— Your objective —
The result should be every line of the listing that contains "screenshot".

— Entries provided —
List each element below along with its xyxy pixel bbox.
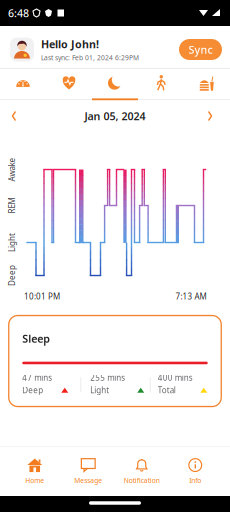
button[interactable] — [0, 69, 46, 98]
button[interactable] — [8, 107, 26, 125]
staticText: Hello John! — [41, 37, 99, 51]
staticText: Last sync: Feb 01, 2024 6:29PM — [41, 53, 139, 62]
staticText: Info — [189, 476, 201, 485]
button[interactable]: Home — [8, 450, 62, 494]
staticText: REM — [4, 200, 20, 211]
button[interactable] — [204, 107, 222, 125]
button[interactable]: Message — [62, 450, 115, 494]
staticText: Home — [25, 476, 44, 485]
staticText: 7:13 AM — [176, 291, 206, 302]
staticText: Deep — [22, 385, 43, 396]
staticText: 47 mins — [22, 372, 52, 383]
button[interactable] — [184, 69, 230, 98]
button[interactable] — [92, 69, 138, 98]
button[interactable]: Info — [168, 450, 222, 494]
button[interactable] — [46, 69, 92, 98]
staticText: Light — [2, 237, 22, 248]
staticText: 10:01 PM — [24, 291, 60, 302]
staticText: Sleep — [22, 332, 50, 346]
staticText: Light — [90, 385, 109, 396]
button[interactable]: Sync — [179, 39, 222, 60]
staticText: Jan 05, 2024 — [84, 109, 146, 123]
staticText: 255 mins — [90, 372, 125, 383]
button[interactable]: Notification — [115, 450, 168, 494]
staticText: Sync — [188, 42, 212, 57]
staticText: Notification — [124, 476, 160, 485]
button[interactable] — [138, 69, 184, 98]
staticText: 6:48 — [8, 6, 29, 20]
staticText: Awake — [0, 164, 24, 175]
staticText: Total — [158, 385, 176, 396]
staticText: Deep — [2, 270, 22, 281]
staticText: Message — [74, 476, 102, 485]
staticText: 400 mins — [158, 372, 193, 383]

...

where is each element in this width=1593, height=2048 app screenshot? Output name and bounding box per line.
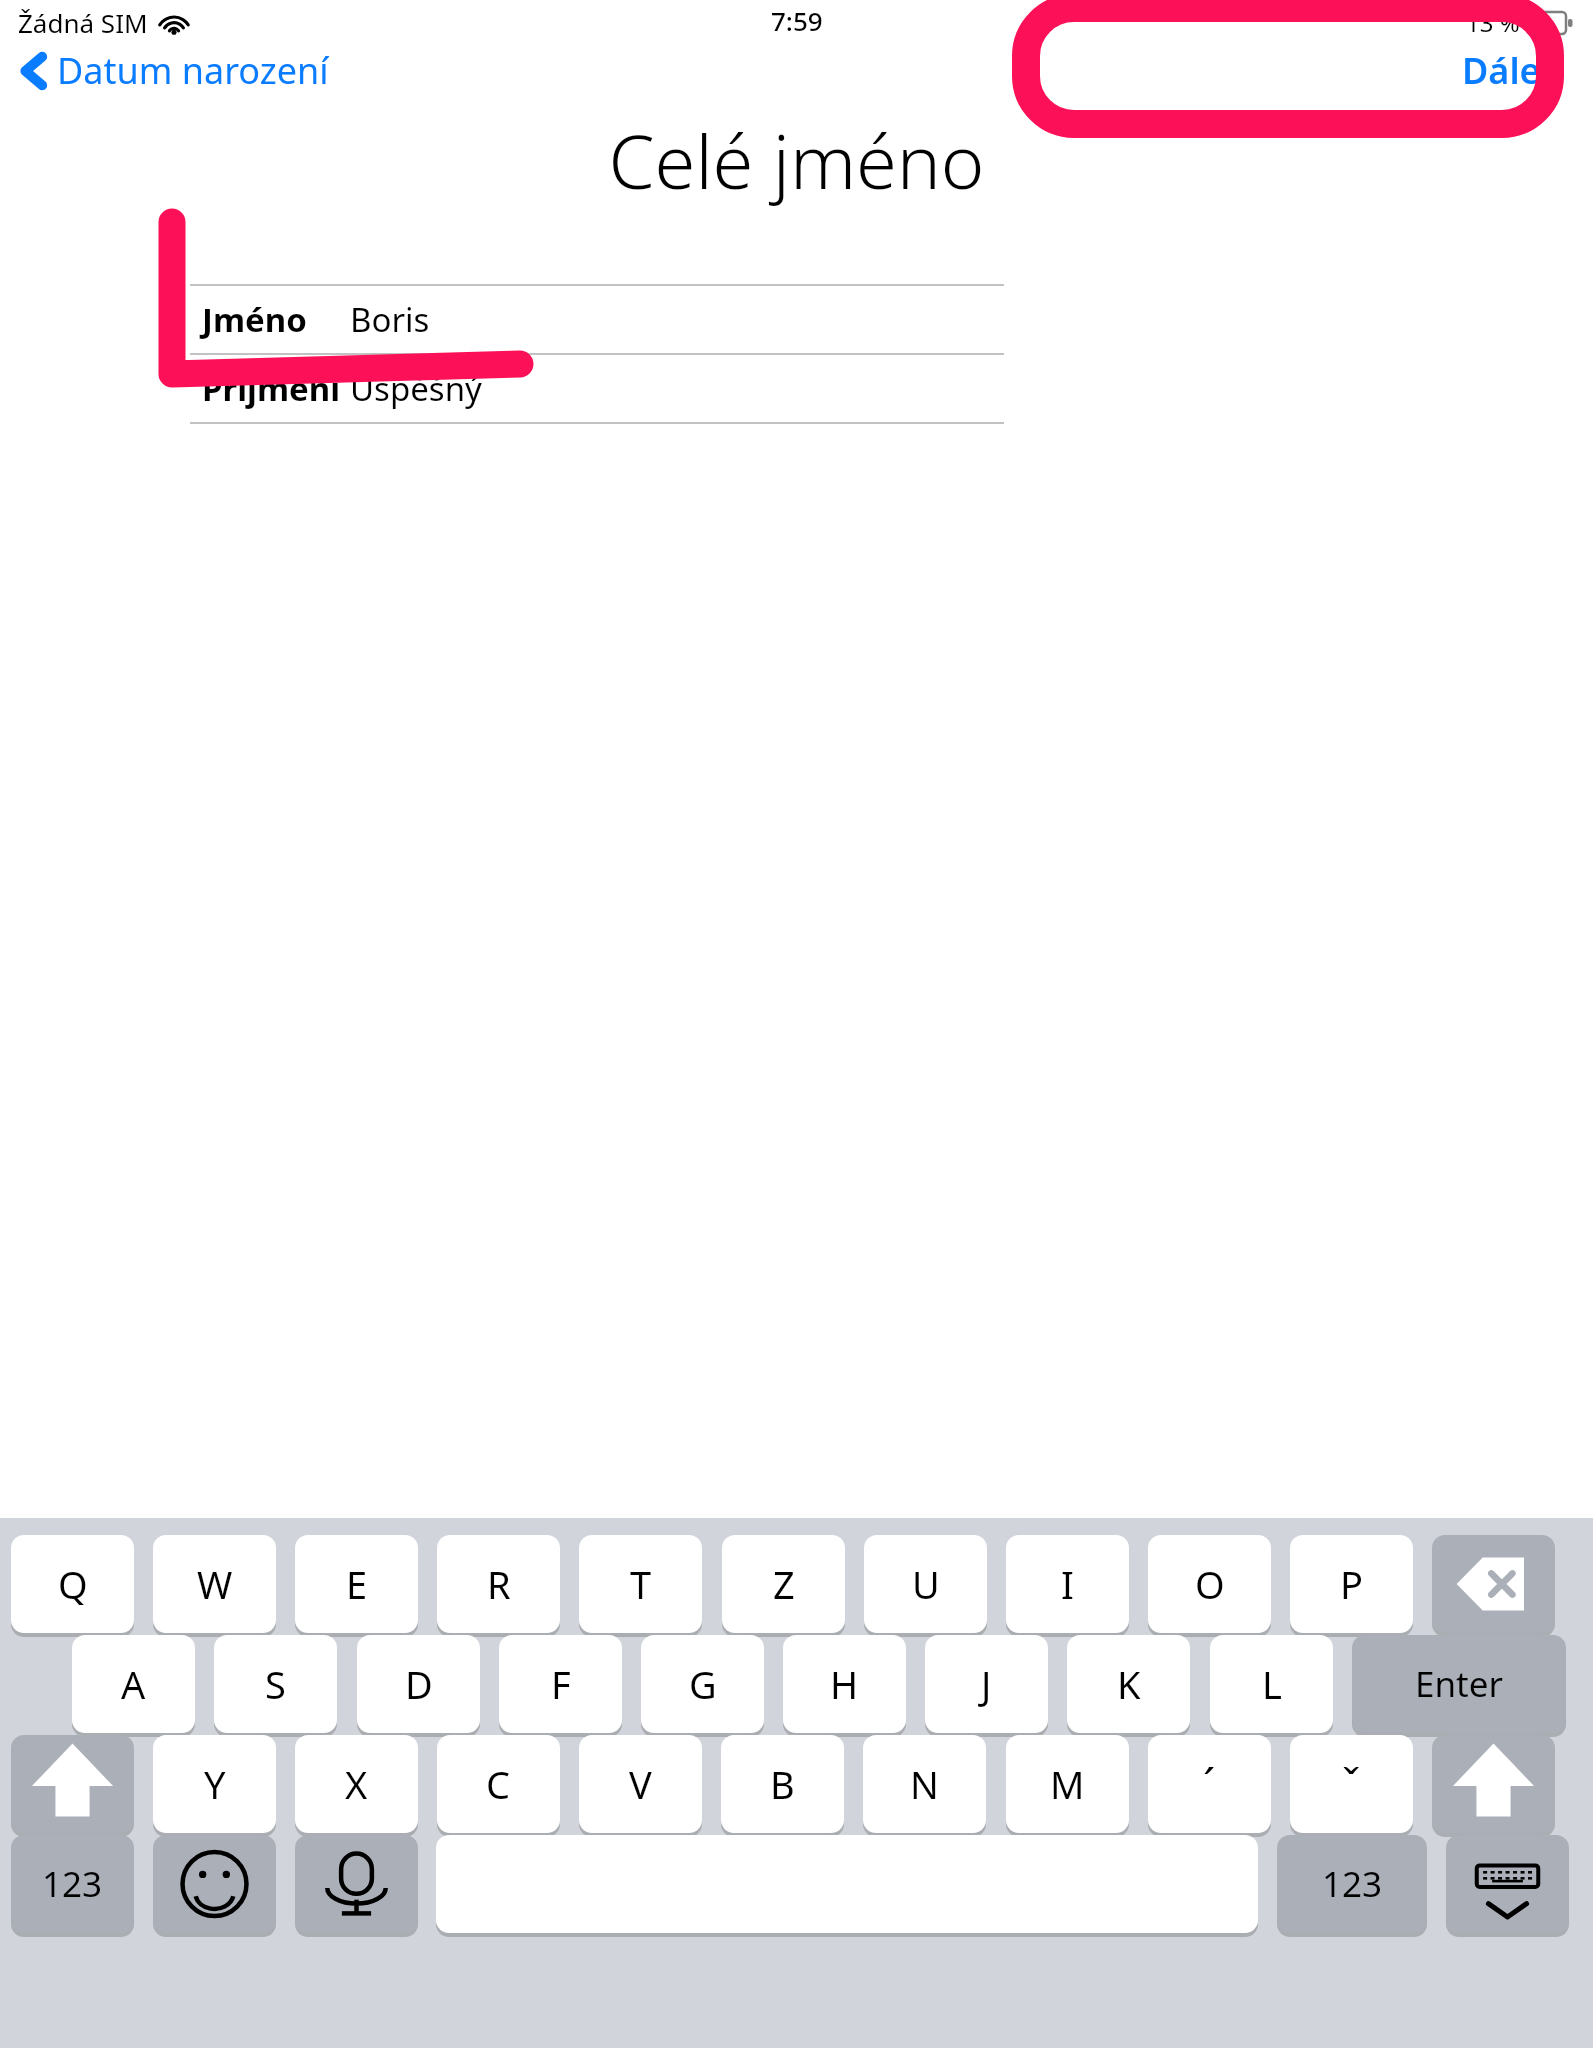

==

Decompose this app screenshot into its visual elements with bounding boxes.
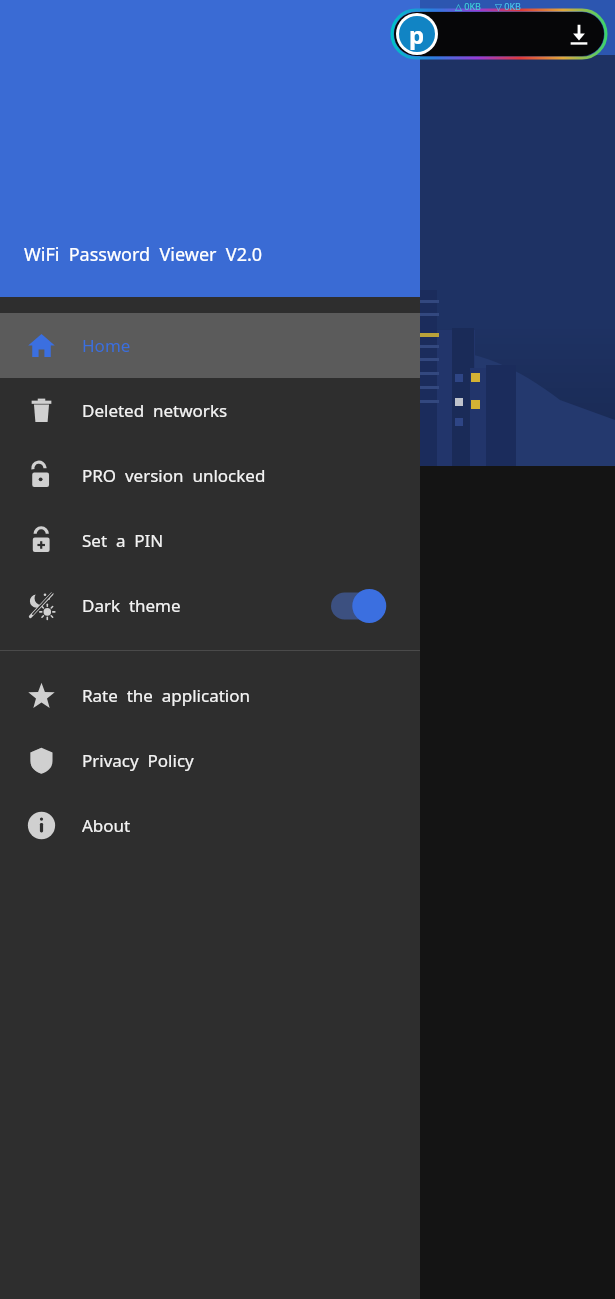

— Written reply —
where is each element in this width=1593, height=2048 app screenshot? Output name and bounding box per line.
Decompose this app screenshot into its visual elements with bounding boxes.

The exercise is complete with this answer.